That's it (in a nutshell). Draw, play and discard. Each game has its own twists and quirks which I'll explore in a second. First let me say - I have not played every one of the games in the "series" - there are a couple more out there. That being said, what I'm doing is exploring the games I own, so that is all I'll be speaking on in this post. 

Wyatt Earp

Wyatt Earp was an early entry in the Alea Small Box series of games and is really a fun little game. When players play a meld (the set cards are famous old west outlaws), you increase the reward/bounty on the outlaw. At the end of the hand, if there are enough points played for an outlaw, then the collected reward is distributed for that outlaw. Depending on who contributed points (played cards), the reward may be split between players. Sometimes, the reward goes up, but the outlaw wasn't "captured" (because not enough points played for that outlaw), so the reward carries over to the next hand. The reward money is essentially your points for the game and the first player to a set amount wins. The special cards can increase payouts for an outlaw, block an outlaw from being eligible for capture, help you dig for cards, etc. 

I really like this game best with three players. Players are really fighting to split bounties and block players from a big cash payout. When played two-player, it is pretty easy for one player or the other to make out like a bandit and win the game quickly from one lucky run of cards. With four players, it drags on a little long.

Jack The Ripper

This is the first in the true Mystery Rummy series and one of my favorite in the family of games. It plays well with 2-4 players, though we like it the best of all the series for two players. It also feels like one of the more balanced games in the series. Their are good counters to playing certain cards and it leads to a little bit of holding cards and bluffing once players understand the game.

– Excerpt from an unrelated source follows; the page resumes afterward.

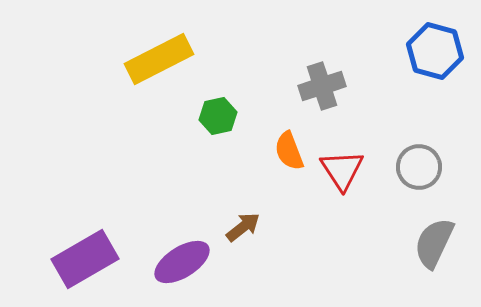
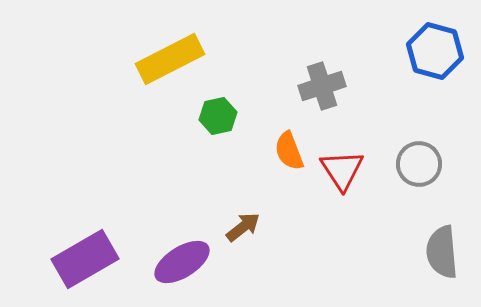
yellow rectangle: moved 11 px right
gray circle: moved 3 px up
gray semicircle: moved 8 px right, 9 px down; rotated 30 degrees counterclockwise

In this game, the set cards are suspects in your Jack the Ripper case. At the end of the hand, if a suspect has more evidence against them than any other suspect, they are declared the ripper and those cards played are doubled in value. There are special cards that make a suspect ineligible for the doubling of points and other special cards for victims. If all the victim cards are in play, then there is a special "Ripper Escapes" card that can be played immediately, which scores that player a whopping 35 points (1/3 of what is needed to win the game) and then only that card and the couple of points from the played victim cards count for the round. Of course, the victim cards are how the players draw additional cards, so there is a fair incentive to play them, but once you get closer to having them all in play, you want to be careful about the last one. My only complaint with this game? The cards might be the stiffest cards I have ever played with. They are really really hard to shuffle well.

Murders in the Rue Morgue

The second entry in the Mystery Rummy series is based on the story by Edgar Allen Poe. The set cards are clues or scenes from the story and are paired up for scoring purposes. Each time a set is played, a player chooses to bury a card from the draw pile or the top card of the discard pile. These buried cards will go to the player who manages to go out during the first pass through the deck of cards, thus encouraging players to try and play fast. What discourages a player from going out quickly is that the big point scores come from holding both set of the paired sets (having both is a bonus). There is also a card that scores decently if both sets are in play (regardless of who holds the sets). The buried card mechanic also makes it so that you can flush a card from a set that you know your opponent(s) are trying to get, thus stymie-ing them. 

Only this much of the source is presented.